Studi tersebut menggunakan Cape Town di Afrika Selatan sebagai studi kasus dan menemukan bahwa orang terkaya menggunakan air 50 kali lebih banyak daripada yang termiskin. Jika itu Krisis air nol hari Kota itu dilanda pada tahun 2018, setelah beberapa tahun kekeringan, orang-orang termiskin dibiarkan tanpa air yang cukup untuk kebutuhan dasar mereka, kata para ilmuwan.

Cape Town jauh dari unik, kata para peneliti, dengan masalah serupa di banyak kota di seluruh dunia. Lebih dari 80 kota besar mengalami kekeringan ekstrem dan kekurangan air sejak tahun 2000, katanya, termasuk Miami, Melbourne, London, Barcelona, ​​​​São Paulo, Beijing, Bengaluru, dan Harare.

Para peneliti mengatakan krisis air perkotaan diproyeksikan menjadi lebih sering, dengan lebih dari 1 miliar penduduk kota Kekurangan air diperkirakan akan terjadi dalam waktu dekat. Pada bulan Maret, sebuah laporan oleh Global Commission on the Economics of Water menyimpulkan bahwa Dunia sedang menghadapi krisis air yang akan segera terjadidengan permintaan diproyeksikan melebihi pasokan sebesar 40% pada tahun 2030.

Prof Hannah Cloke, dari University of Reading, Inggris, dan salah satu penulis studi baru tersebut, mengatakan: “Perubahan iklim dan pertumbuhan penduduk berarti air menjadi sumber daya yang lebih berharga di kota-kota besar, tetapi kami telah menunjukkan bahwa ketidaksetaraan sosial adalah terbesar.” Masalah bagi masyarakat miskin untuk mendapatkan akses air untuk kebutuhan sehari-hari.

“Proyeksi kami menunjukkan bahwa krisis ini bisa menjadi lebih buruk karena kesenjangan antara kaya dan miskin melebar di banyak bagian dunia. Pada akhirnya, kecuali kita mengembangkan cara yang lebih adil untuk berbagi air di kota-kota, semua orang akan menanggung akibatnya.”

Pembelajaran, diterbitkan dalam jurnal Nature Sustainability, menggunakan data untuk mengembangkan model penggunaan air perkotaan yang memperhitungkan berbagai tingkat pendapatan. Di Cape Town ditemukan bahwa kelompok terkaya – 14% penduduk kota – menggunakan 51% air yang dikonsumsi di kota. Sebaliknya, kelompok termiskin – 62% populasi – hanya menggunakan 27% air. Sebagian besar air yang dikonsumsi oleh kelompok terkaya digunakan untuk kebutuhan non-sembako.
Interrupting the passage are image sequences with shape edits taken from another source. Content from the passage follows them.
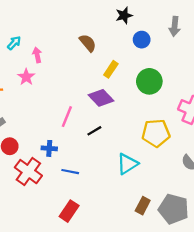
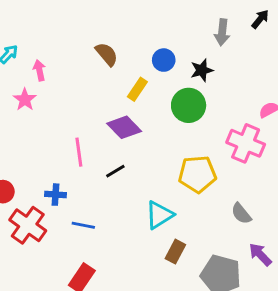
black star: (124, 15) -> (202, 70), moved
blue circle: (142, 40) -> (164, 60), moved
pink line: (67, 117) -> (79, 152), turned -30
brown rectangle: (143, 206) -> (175, 252), moved

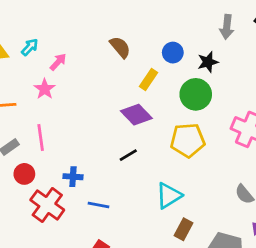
pink arrow: (39, 70) -> (58, 62), turned 54
pink line: (79, 152) -> (41, 138), moved
yellow pentagon: (197, 174) -> (188, 140), moved

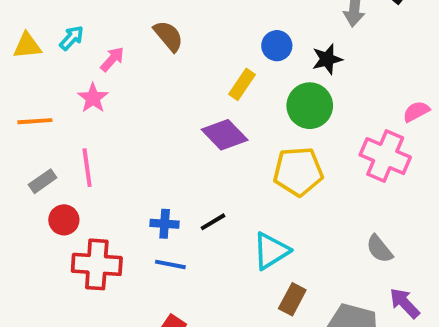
brown semicircle: (120, 47) -> (168, 36), moved
black line: (128, 155) -> (213, 222), moved
blue cross: (73, 177) -> (165, 224), moved
red cross: (47, 205) -> (97, 264), turned -32

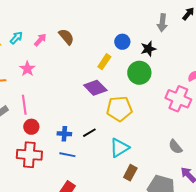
pink arrow: (112, 59) -> (40, 40), moved
yellow pentagon: (298, 171) -> (119, 109), moved
red circle: (64, 220) -> (31, 127), moved

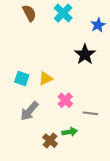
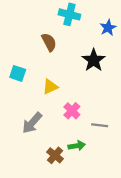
brown semicircle: (29, 13) -> (49, 42), moved
cyan cross: (63, 13) -> (69, 14), turned -30
cyan square: (22, 78) -> (18, 73), moved

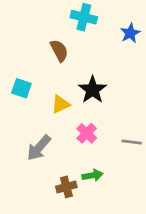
black star: (94, 60) -> (93, 90), moved
gray line: (100, 125) -> (132, 142), moved
brown cross: (55, 155) -> (66, 187), turned 35

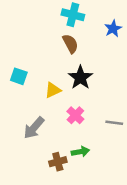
brown semicircle: (59, 51) -> (70, 44), moved

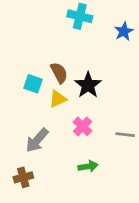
brown semicircle: (70, 44) -> (59, 73), moved
cyan square: (19, 76) -> (33, 84), moved
brown cross: (58, 162) -> (23, 177), moved

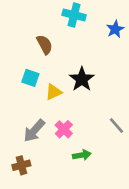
brown semicircle: (59, 73) -> (45, 45), moved
pink cross: (83, 126) -> (64, 129), moved
gray line: (125, 135) -> (116, 125), turned 42

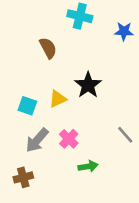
blue star: (115, 29) -> (124, 31), turned 30
cyan square: (30, 78) -> (27, 106), moved

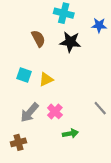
black star: (88, 85) -> (70, 42), moved, turned -30
cyan square: (27, 106) -> (24, 75), moved

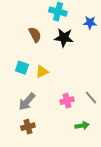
pink cross: (55, 111) -> (67, 101), moved, turned 32
green arrow: (70, 134) -> (82, 126), moved
brown cross: (18, 142) -> (28, 127), moved

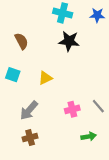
blue star: (90, 23) -> (97, 15), moved
brown semicircle: (35, 35) -> (21, 41), moved
cyan square: (22, 68) -> (13, 75), moved

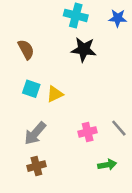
cyan square: (13, 75) -> (31, 89), moved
Model yang dapat diterapkan di kota-kota lain menunjukkan bahwa perubahan penggunaan air oleh kelompok terkaya berdampak lebih besar pada ketersediaan air secara keseluruhan daripada perubahan populasi atau kekeringan yang terkait dengan krisis iklim. Para peneliti juga mengatakan bahwa peningkatan penggunaan sumur pribadi pada saat kelangkaan oleh warga terkaya telah menghabiskan sumber daya air tanah secara signifikan.

Para ilmuwan mengatakan kegagalan memperhitungkan ketidaksetaraan sosial sering menyebabkan krisis air solusi teknokratis yang mereproduksi pola penggunaan air yang tidak merata dan tidak berkelanjutan yang pada awalnya berkontribusi pada krisis air.

Prof. Mariana Mazzucato dari University College London, Inggris dan penulis utama Global Commission on the Economics of Air, berkata: “Kami membutuhkan pendekatan yang jauh lebih proaktif dan ambisius untuk kebaikan publik (terhadap krisis air). Kita perlu menempatkan pemerataan dan pemerataan sebagai pusat, bukan hanya masalah teknologi atau keuangan.”

Analisis baru mengutip kesimpulan dari a Laporan 2016 yang berbunyi: “Bagi sebagian besar dunia, era air minum yang murah dan berlimpah telah berakhir.”

Cloke dan rekan-rekannya menambahkan, “Sudah waktunya untuk menyepakati bagaimana masyarakat harus berbagi sumber daya alam kehidupan yang paling penting.”